[PATCH] It may not be assumed that wake_up(), finish_wait() and co. imply a memory barrier

[David Howells <dhowells@redhat.com>]

Ingo Molnar <mingo@elte.hu> wrote:

> Why would an unlock be needed before a call to wake_up() variants?

Good point.  I've amended my patch again (see attached).

> In fact i'd encourage to _not_ document try_to_lock() as a write barrier
> either

Did you mean try_to_wake_up()?  Or did you mean things like
spin_lock_trylock()?  If the latter, it *has* to be a LOCK-class barrier if it
succeeds - otherwise what's the point?

> - but rather have explicit barriers where they are needed. Then we
> could remove that barrier from try_to_wake_up() too ;-)

I was wondering if wake_up() and friends should in fact imply smp_wmb(), but I
guess that they're often used in conjunction with spinlocks - and in such a
situation a barrier is unnecessary overhead.

David
---
From: David Howells <dhowells@redhat.com>
Subject: [PATCH] It may not be assumed that wake_up(), finish_wait() and co. imply a memory barrier

Add to the memory barriers document to note that try_to_wake_up(), wake_up(),
complete(), finish_wait() and co. should not be assumed to imply any sort of
memory barrier.

This is because:

 (1) A lot of the time, memory barriers in the wake-up and sleeper paths would
     be superfluous due to the use of locks.
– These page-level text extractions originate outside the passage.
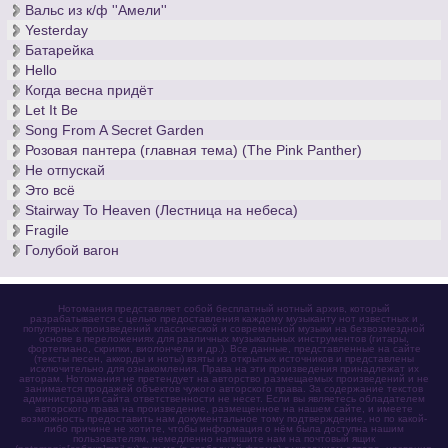
Вальс из к/ф ''Амели''
Yesterday
Батарейка
Hello
Когда весна придёт
Let It Be
Song From A Secret Garden
Розовая пантера (главная тема) (The Pink Panther)
Не отпускай
Это всё
Stairway To Heaven (Лестница на небеса)
Fragile
Голубой вагон
Нотомания представляет собой бесплатный нотный архив, который
разрабатывается с целью предоставления каждому музыканту нот известных и
популярных произведений классической и современной музыки на безвозмездной
основе в переложениях для различных музыкальных инструментов (гитары,
фортепиано, скрипки, виолончели и др.). Все данные, представленные на сайте
(тексты песен, аккорды и ноты) взяты из открытых источников и представлены
исключительно для ознакомления. Права на эти произведения принадлежат их
авторам. Нотомания не претендует на авторство размещаемых произведений и не
занимается продажей объектов чужого авторского права. За содержание текстов
администрация сайта ответственности не несет. Если вы являетесь обладателем
авторского права на произведение, размещенное на нашем сайте, и имеете
возможность предоставить нам документальное тому подтверждение, но по какой-
либо причине не хотите, чтобы информация о нём была доступна нашим
пользователям, немедленно напишите нам на почтовый ящик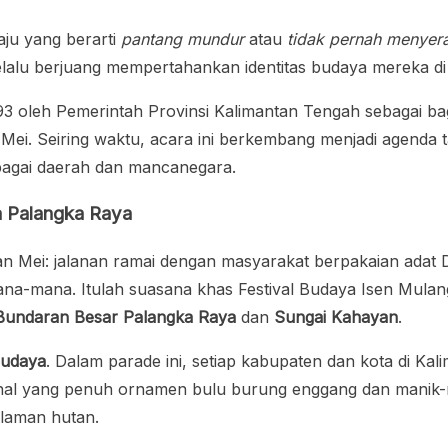
ju yang berarti
pantang mundur
atau
tidak pernah menyer
lalu berjuang mempertahankan identitas budaya mereka di
1993 oleh Pemerintah Provinsi Kalimantan Tengah sebagai b
3 Mei. Seiring waktu, acara ini berkembang menjadi agenda
rbagai daerah dan mancanegara.
a Palangka Raya
n Mei: jalanan ramai dengan masyarakat berpakaian adat D
ana-mana. Itulah suasana khas Festival Budaya Isen Mula
Bundaran Besar Palangka Raya
dan
Sungai Kahayan
.
budaya
. Dalam parade ini, setiap kabupaten dan kota di K
onal yang penuh ornamen bulu burung enggang dan manik-
laman hutan.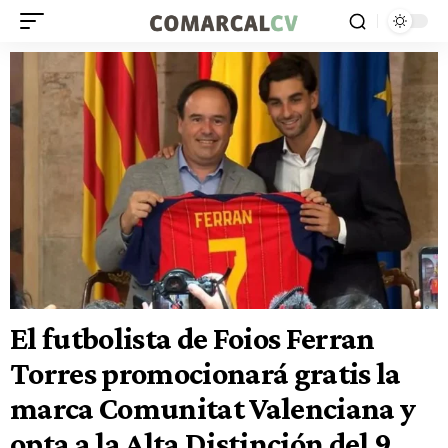
El futbolista de Foios Ferran
Torres promocionará gratis la
marca Comunitat Valenciana y
opta a la Alta Distinción del 9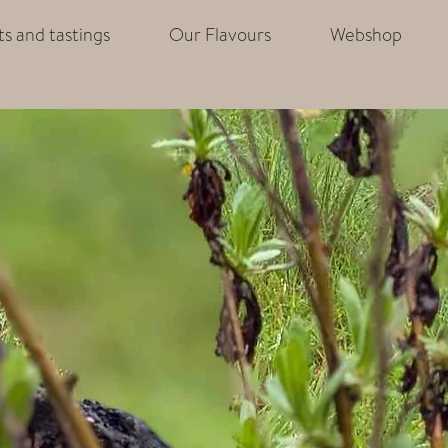
its and tastings
Our Flavours
Webshop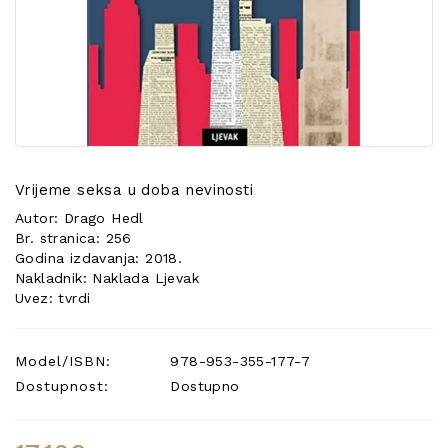
POSEBNA
PONUDA
Vrijeme seksa u doba nevinosti
Autor: Drago Hedl
Br. stranica: 256
Godina izdavanja: 2018.
Nakladnik: Naklada Ljevak
Uvez: tvrdi
Model/ISBN:
978-953-355-177-7
Dostupnost:
Dostupno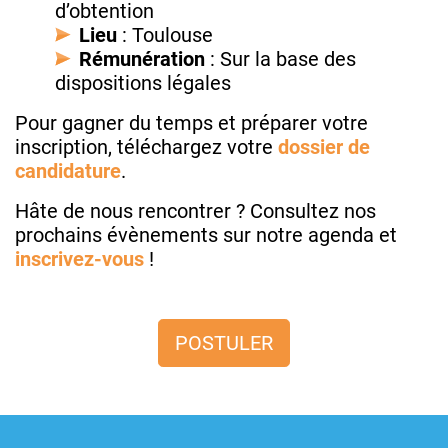
d’obtention
Lieu
: Toulouse
Rémunération
: Sur la base des
dispositions légales
Pour gagner du temps et préparer votre
inscription, téléchargez votre
dossier de
candidature
.
Hâte de nous rencontrer ? Consultez nos
prochains évènements sur notre agenda et
inscrivez-vous
!
POSTULER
 (2) It is possible to pass right through wake_up() and co. without hitting
     anything at all or anything other than a spin_lock/spin_unlock (if
     try_to_wake_up() isn't invoked).

 (3) The smp_wmb() should probably move out of try_to_wake_up() and into
     suitable places in its callers.

Signed-off-by: David Howells <dhowells@redhat.com>
---

 Documentation/memory-barriers.txt |   34 +++++++++++++++++++++++++++++++++-
 kernel/sched.c                    |   11 +++++++++++
 2 files changed, 44 insertions(+), 1 deletions(-)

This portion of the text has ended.